INSTRUCTIONS TO FOLLOW :: Could you please write out each line of the records exactly, minus the pictures?

INPUT RECORDS ::
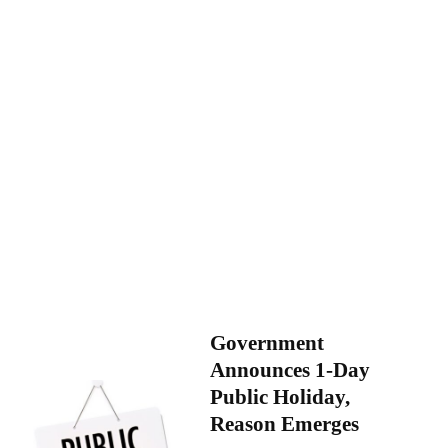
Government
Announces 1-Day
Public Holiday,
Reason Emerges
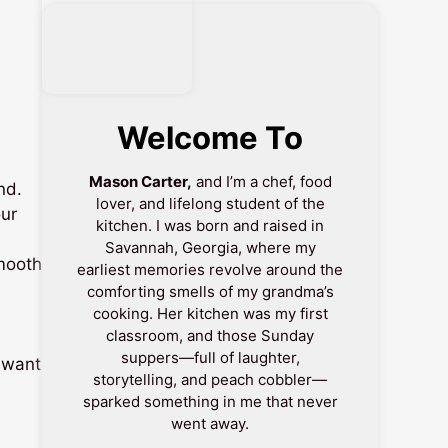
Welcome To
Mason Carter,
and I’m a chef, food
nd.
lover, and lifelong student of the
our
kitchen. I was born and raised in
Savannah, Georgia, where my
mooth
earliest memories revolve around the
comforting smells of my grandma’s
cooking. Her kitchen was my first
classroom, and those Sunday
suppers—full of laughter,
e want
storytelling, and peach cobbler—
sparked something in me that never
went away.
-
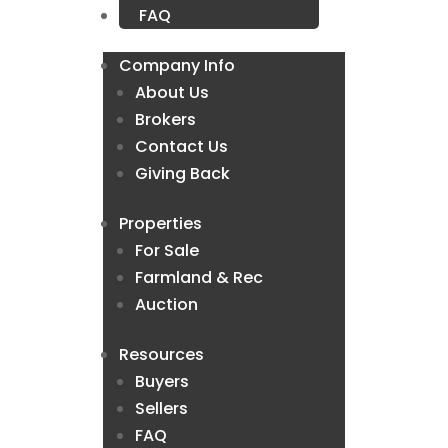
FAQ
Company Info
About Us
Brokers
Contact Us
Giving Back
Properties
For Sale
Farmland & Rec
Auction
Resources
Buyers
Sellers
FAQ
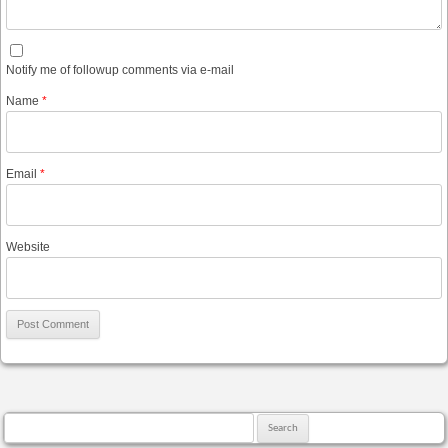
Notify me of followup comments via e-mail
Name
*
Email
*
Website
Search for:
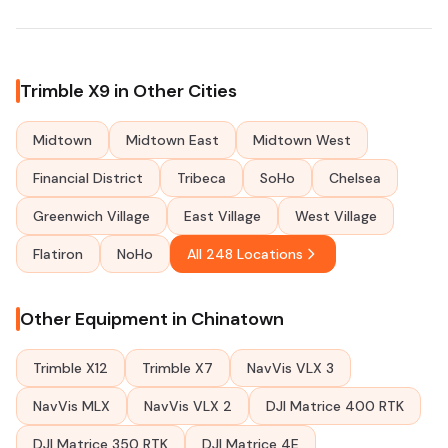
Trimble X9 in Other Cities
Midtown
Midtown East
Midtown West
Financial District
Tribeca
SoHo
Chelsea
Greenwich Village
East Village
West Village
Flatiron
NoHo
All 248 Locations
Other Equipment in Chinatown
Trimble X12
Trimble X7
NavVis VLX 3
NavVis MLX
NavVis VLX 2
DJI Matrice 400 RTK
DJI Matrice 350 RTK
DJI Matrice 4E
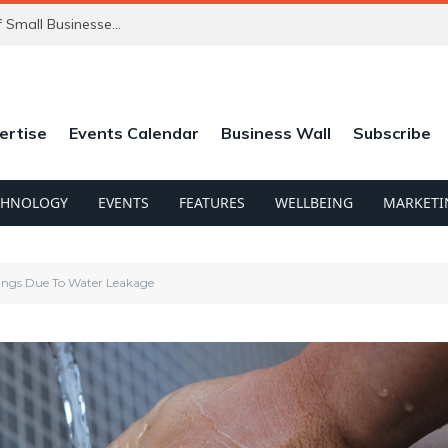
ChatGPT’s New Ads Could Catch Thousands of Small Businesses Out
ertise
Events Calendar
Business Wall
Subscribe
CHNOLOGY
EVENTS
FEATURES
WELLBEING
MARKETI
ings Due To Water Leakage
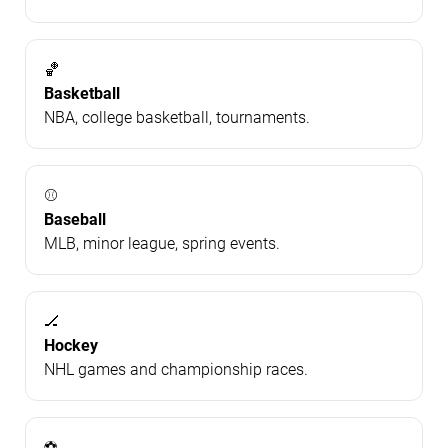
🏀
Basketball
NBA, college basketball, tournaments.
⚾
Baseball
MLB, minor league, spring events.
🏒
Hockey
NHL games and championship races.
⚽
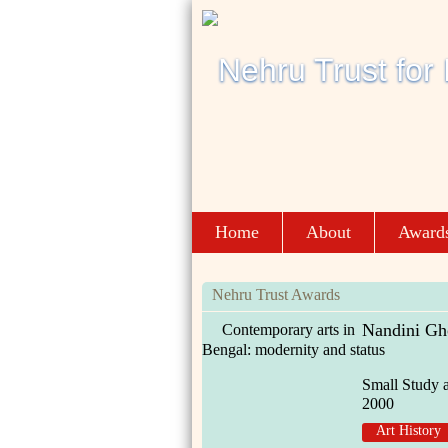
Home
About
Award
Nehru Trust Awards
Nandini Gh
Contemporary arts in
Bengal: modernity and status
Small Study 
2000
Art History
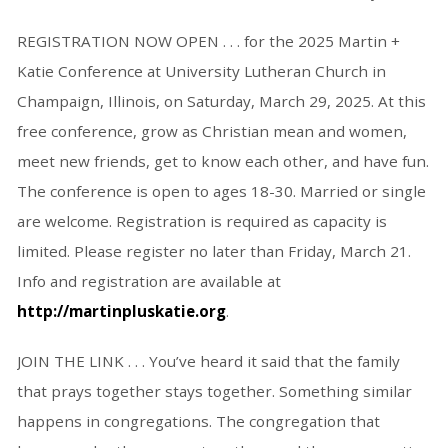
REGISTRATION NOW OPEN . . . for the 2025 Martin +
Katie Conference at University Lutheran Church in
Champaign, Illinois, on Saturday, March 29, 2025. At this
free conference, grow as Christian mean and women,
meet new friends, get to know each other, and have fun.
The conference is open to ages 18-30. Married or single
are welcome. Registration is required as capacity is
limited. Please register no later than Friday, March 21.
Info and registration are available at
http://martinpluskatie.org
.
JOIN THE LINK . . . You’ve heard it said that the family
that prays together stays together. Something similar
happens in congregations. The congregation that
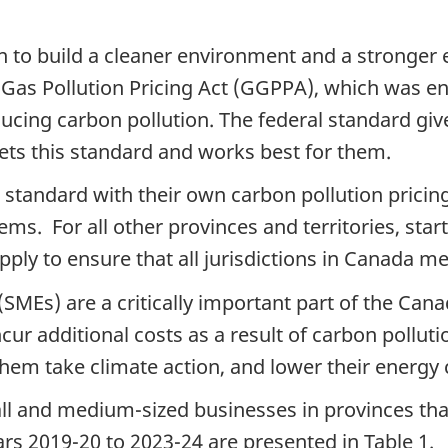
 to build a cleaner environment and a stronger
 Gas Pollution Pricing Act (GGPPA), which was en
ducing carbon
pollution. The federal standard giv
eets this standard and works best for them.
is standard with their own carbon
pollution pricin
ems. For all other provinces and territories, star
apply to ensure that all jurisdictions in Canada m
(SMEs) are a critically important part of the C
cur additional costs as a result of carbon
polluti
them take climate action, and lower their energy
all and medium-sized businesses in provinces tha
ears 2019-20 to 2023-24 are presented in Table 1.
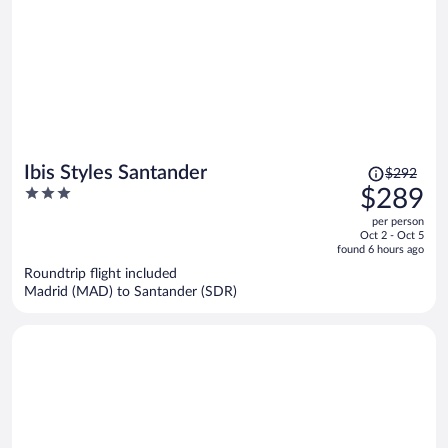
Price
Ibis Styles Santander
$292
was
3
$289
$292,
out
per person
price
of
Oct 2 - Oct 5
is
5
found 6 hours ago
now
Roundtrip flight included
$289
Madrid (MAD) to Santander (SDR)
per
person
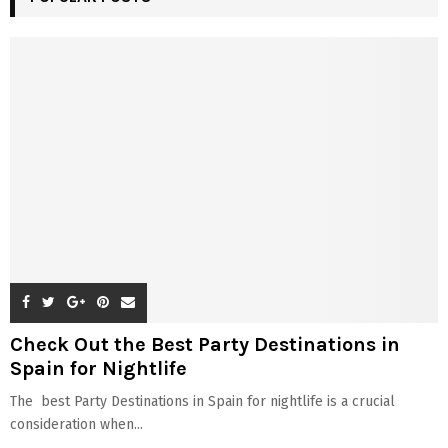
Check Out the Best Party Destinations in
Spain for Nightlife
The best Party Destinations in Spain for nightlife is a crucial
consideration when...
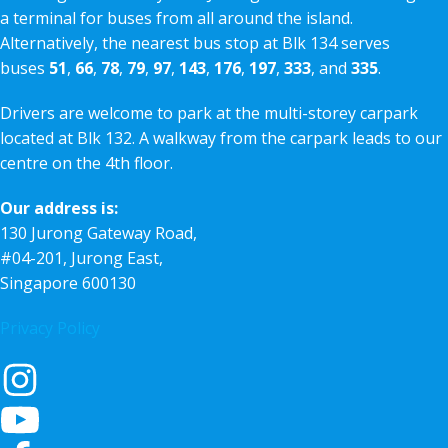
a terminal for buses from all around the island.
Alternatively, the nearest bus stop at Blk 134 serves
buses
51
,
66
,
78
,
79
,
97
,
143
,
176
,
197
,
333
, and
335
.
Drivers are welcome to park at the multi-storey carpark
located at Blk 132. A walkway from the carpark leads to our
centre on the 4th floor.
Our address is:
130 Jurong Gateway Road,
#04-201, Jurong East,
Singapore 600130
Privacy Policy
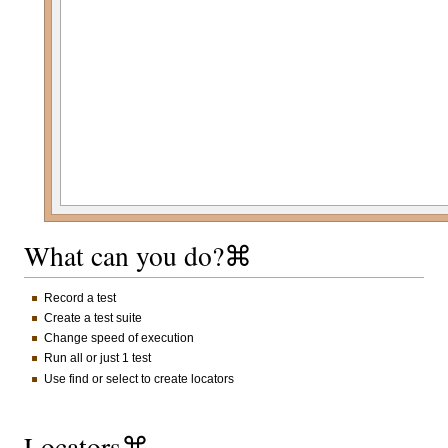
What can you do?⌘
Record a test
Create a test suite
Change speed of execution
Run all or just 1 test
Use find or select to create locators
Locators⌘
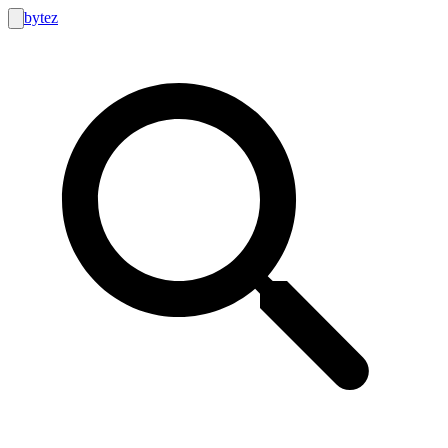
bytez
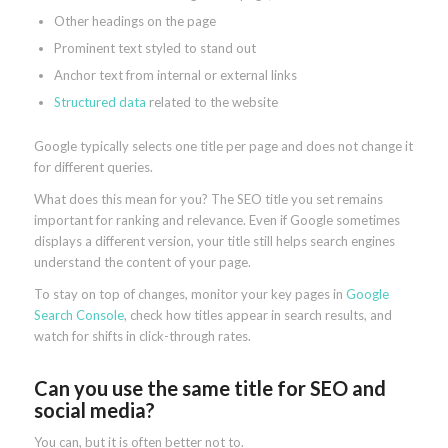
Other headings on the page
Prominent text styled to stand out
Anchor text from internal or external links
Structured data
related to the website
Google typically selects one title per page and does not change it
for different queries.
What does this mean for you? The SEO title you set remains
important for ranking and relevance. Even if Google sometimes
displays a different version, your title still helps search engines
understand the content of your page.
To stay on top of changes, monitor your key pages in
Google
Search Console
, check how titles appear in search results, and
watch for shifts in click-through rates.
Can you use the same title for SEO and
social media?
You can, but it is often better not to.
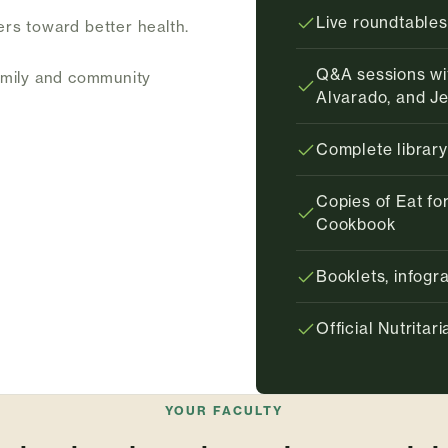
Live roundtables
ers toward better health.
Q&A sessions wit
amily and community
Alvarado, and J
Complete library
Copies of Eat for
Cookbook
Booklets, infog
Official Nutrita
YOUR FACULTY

RESULT OF THIS EXERCISE ::
Government
Announces 1-Day
Public Holiday,
Reason Emerges
Welcome To
Mason Carter,
and I’m a chef, food
nd.
lover, and lifelong student of the
our
kitchen. I was born and raised in
Savannah, Georgia, where my
mooth
earliest memories revolve around the
comforting smells of my grandma’s
cooking. Her kitchen was my first
classroom, and those Sunday
suppers—full of laughter,
e want
storytelling, and peach cobbler—
sparked something in me that never
went away.
-
FAQ
Company Info
About Us
Brokers
Contact Us
Giving Back
Properties
For Sale
Farmland & Rec
Auction
Resources
Buyers
Sellers
FAQ
Notify me of followup comments via e-mail
Name
*
Email
*
Website
Search for:
Trimble X9 in Other Cities
Midtown
Midtown East
Midtown West
Financial District
Tribeca
SoHo
Chelsea
Greenwich Village
East Village
West Village
Flatiron
NoHo
All 248 Locations
Other Equipment in Chinatown
Trimble X12
Trimble X7
NavVis VLX 3
NavVis MLX
NavVis VLX 2
DJI Matrice 400 RTK
DJI Matrice 350 RTK
DJI Matrice 4E
ChatGPT’s New Ads Could Catch Thousands of Small Businesses Out
ertise
Events Calendar
Business Wall
Subscribe
CHNOLOGY
EVENTS
FEATURES
WELLBEING
MARKETI
ings Due To Water Leakage
🏀
Basketball
NBA, college basketball, tournaments.
⚾
Baseball
MLB, minor league, spring events.
🏒
Hockey
NHL games and championship races.
⚽
Home
About
Award
Nehru Trust Awards
Nandini Gh
Contemporary arts in
Bengal: modernity and status
Small Study 
2000
Art History
REGISTRATION NOW OPEN . . . for the 2025 Martin +
Katie Conference at University Lutheran Church in
Champaign, Illinois, on Saturday, March 29, 2025. At this
free conference, grow as Christian mean and women,
meet new friends, get to know each other, and have fun.
The conference is open to ages 18-30. Married or single
are welcome. Registration is required as capacity is
limited. Please register no later than Friday, March 21.
Info and registration are available at
http://martinpluskatie.org
.
JOIN THE LINK . . . You’ve heard it said that the family
that prays together stays together. Something similar
happens in congregations. The congregation that
 to build a cleaner environment and a stronger
 Gas Pollution Pricing Act (GGPPA), which was en
ducing carbon
pollution. The federal standard giv
eets this standard and works best for them.
is standard with their own carbon
pollution pricin
ems. For all other provinces and territories, star
apply to ensure that all jurisdictions in Canada m
(SMEs) are a critically important part of the C
cur additional costs as a result of carbon
polluti
them take climate action, and lower their energy
all and medium-sized businesses in provinces tha
ears 2019-20 to 2023-24 are presented in Table 1.
Price
Ibis Styles Santander
$292
was
3
$289
$292,
out
per person
price
of
Oct 2 - Oct 5
is
5
found 6 hours ago
now
Roundtrip flight included
$289
Madrid (MAD) to Santander (SDR)
per
person
Check Out the Best Party Destinations in
Spain for Nightlife
The best Party Destinations in Spain for nightlife is a crucial
consideration when...
a terminal for buses from all around the island.
Alternatively, the nearest bus stop at Blk 134 serves
buses
51
,
66
,
78
,
79
,
97
,
143
,
176
,
197
,
333
, and
335
.
Drivers are welcome to park at the multi-storey carpark
located at Blk 132. A walkway from the carpark leads to our
centre on the 4th floor.
Our address is:
130 Jurong Gateway Road,
#04-201, Jurong East,
Singapore 600130
Privacy Policy
What can you do?⌘
Record a test
Create a test suite
Change speed of execution
Run all or just 1 test
Use find or select to create locators
Locators⌘
bytez
Other headings on the page
Prominent text styled to stand out
Anchor text from internal or external links
Structured data
related to the website
Google typically selects one title per page and does not change it
for different queries.
What does this mean for you? The SEO title you set remains
important for ranking and relevance. Even if Google sometimes
displays a different version, your title still helps search engines
understand the content of your page.
To stay on top of changes, monitor your key pages in
Google
Search Console
, check how titles appear in search results, and
watch for shifts in click-through rates.
Can you use the same title for SEO and
social media?
You can, but it is often better not to.
Live roundtables
ers toward better health.
Q&A sessions wit
amily and community
Alvarado, and J
Complete library
Copies of Eat for
Cookbook
Booklets, infog
Official Nutrita
YOUR FACULTY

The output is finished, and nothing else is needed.